Presenters: Samuel Kuttner1,2,3, Luigi Luppino2

1PET Imaging Center, University Hospital of North Norway, Tromsø.

2Machine Learning Group, Department of Physics and Technology, UiT The Arctic University of Norway, Tromsø, Norway.

3Nuclear Medicine and Radiation Biology Research Group, Department of Clinical Medicine, UiT The Arctic University of Norway, Tromsø, Norway.

Luigi Luppino and  Samuel Kuttner (Photo: Knut Jenssen)

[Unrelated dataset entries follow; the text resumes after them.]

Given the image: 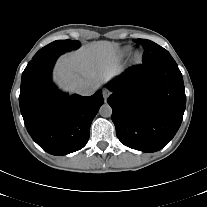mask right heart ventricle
Instances as JSON below:
<instances>
[{
  "mask_svg": "<svg viewBox=\"0 0 207 207\" xmlns=\"http://www.w3.org/2000/svg\"><path fill=\"white\" fill-rule=\"evenodd\" d=\"M131 51V48L130 47H124L122 50H121V55L122 56H126L130 53Z\"/></svg>",
  "mask_w": 207,
  "mask_h": 207,
  "instance_id": "e07e8e85",
  "label": "right heart ventricle"
}]
</instances>
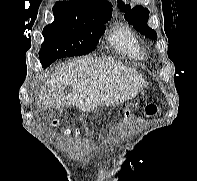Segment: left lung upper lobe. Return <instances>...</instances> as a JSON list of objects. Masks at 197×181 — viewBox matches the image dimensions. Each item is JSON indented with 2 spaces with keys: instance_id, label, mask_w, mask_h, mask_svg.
I'll use <instances>...</instances> for the list:
<instances>
[{
  "instance_id": "left-lung-upper-lobe-1",
  "label": "left lung upper lobe",
  "mask_w": 197,
  "mask_h": 181,
  "mask_svg": "<svg viewBox=\"0 0 197 181\" xmlns=\"http://www.w3.org/2000/svg\"><path fill=\"white\" fill-rule=\"evenodd\" d=\"M118 6L121 11L125 12L124 18L128 23L132 24L137 31L148 38H157V33L147 25L149 18L148 9L139 5L131 8L130 4H125L121 0H118Z\"/></svg>"
}]
</instances>
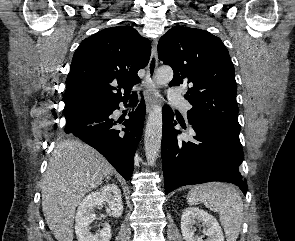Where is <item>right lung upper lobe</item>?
<instances>
[{
    "label": "right lung upper lobe",
    "mask_w": 295,
    "mask_h": 241,
    "mask_svg": "<svg viewBox=\"0 0 295 241\" xmlns=\"http://www.w3.org/2000/svg\"><path fill=\"white\" fill-rule=\"evenodd\" d=\"M150 53L149 40L131 26L106 28L84 39L66 79L65 115L129 98Z\"/></svg>",
    "instance_id": "right-lung-upper-lobe-1"
}]
</instances>
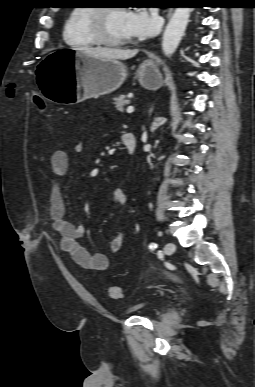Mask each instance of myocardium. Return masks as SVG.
Here are the masks:
<instances>
[{
    "mask_svg": "<svg viewBox=\"0 0 255 387\" xmlns=\"http://www.w3.org/2000/svg\"><path fill=\"white\" fill-rule=\"evenodd\" d=\"M114 9L122 8L102 6L91 9L89 15V28L93 37L99 44L116 47L128 44L130 41L129 38L115 39L108 34L106 27V19L108 13Z\"/></svg>",
    "mask_w": 255,
    "mask_h": 387,
    "instance_id": "obj_1",
    "label": "myocardium"
}]
</instances>
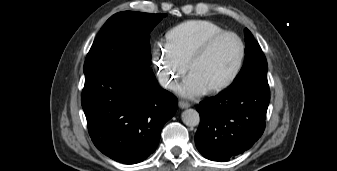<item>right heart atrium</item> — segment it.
<instances>
[{
  "label": "right heart atrium",
  "instance_id": "d8ad5b80",
  "mask_svg": "<svg viewBox=\"0 0 337 171\" xmlns=\"http://www.w3.org/2000/svg\"><path fill=\"white\" fill-rule=\"evenodd\" d=\"M152 58L160 82L165 87H173L185 74L187 65L182 62L165 44L158 43L152 51Z\"/></svg>",
  "mask_w": 337,
  "mask_h": 171
}]
</instances>
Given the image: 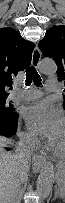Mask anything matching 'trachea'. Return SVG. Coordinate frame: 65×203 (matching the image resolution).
Instances as JSON below:
<instances>
[{
  "mask_svg": "<svg viewBox=\"0 0 65 203\" xmlns=\"http://www.w3.org/2000/svg\"><path fill=\"white\" fill-rule=\"evenodd\" d=\"M32 81L35 85L41 86V78L33 66L26 68V86H29Z\"/></svg>",
  "mask_w": 65,
  "mask_h": 203,
  "instance_id": "obj_1",
  "label": "trachea"
}]
</instances>
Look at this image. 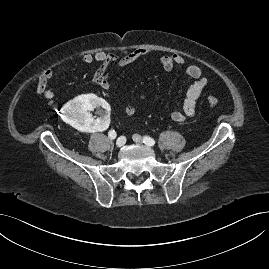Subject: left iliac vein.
Wrapping results in <instances>:
<instances>
[{"label":"left iliac vein","instance_id":"left-iliac-vein-1","mask_svg":"<svg viewBox=\"0 0 269 269\" xmlns=\"http://www.w3.org/2000/svg\"><path fill=\"white\" fill-rule=\"evenodd\" d=\"M133 140H134L136 143H139V144L142 143V138H141V136H139L138 134H134V135H133Z\"/></svg>","mask_w":269,"mask_h":269}]
</instances>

Positron emission tomography (PET) is a medical imaging technique used to visualize biological processes in vivo and non-invasively. It is widely used in human clinical imaging diagnosis and preclinical PET imaging applied to small animals. Dynamic PET imaging using various PET tracers allows for measuring biological processes, e.g., glucose metabolism, receptor binding, or up-regulation of amino acid transporters. This requires tissue uptake curves from PET imaging and an arterial input function (AIF), from blood sampling. Arterial cannulation in humans is, however, laborious, time-consuming, and potentially painful, with a risk for complications. Also, in small animals, arterial blood sampling is hampered by limited blood volume and complex and terminal surgery for arterial cannulation. Several methods have been proposed to overcome these limitations, e.g., population-based AIF, image-derived input function, or simultaneous estimation. However, most of these methods have limited usability because they still require a blood sample for calibration, lack the necessary precision, or have limitations related to the spatial and temporal resolution of the PET scanner.

In the current work, we aim to develop and evaluate a novel, non-invasive, and fully automatic deep learning-derived input-function (DLIF) model to estimate the AIF from dynamic PET imaging. To establish a training database for the DLIF model, we investigate how different variables affect the AIF, such as tracer injection volume, injection time, sampling rate, mouse age. For model prediction, we evaluate three and four-dimensional convolutional neural networks that we have adopted for medical image time-series regression.

The project is part of an innovation track with potential for commercialization. We will discuss efforts and opportunities that the collaboration with the Technology Transfer Office (Norinnova) has added to the project.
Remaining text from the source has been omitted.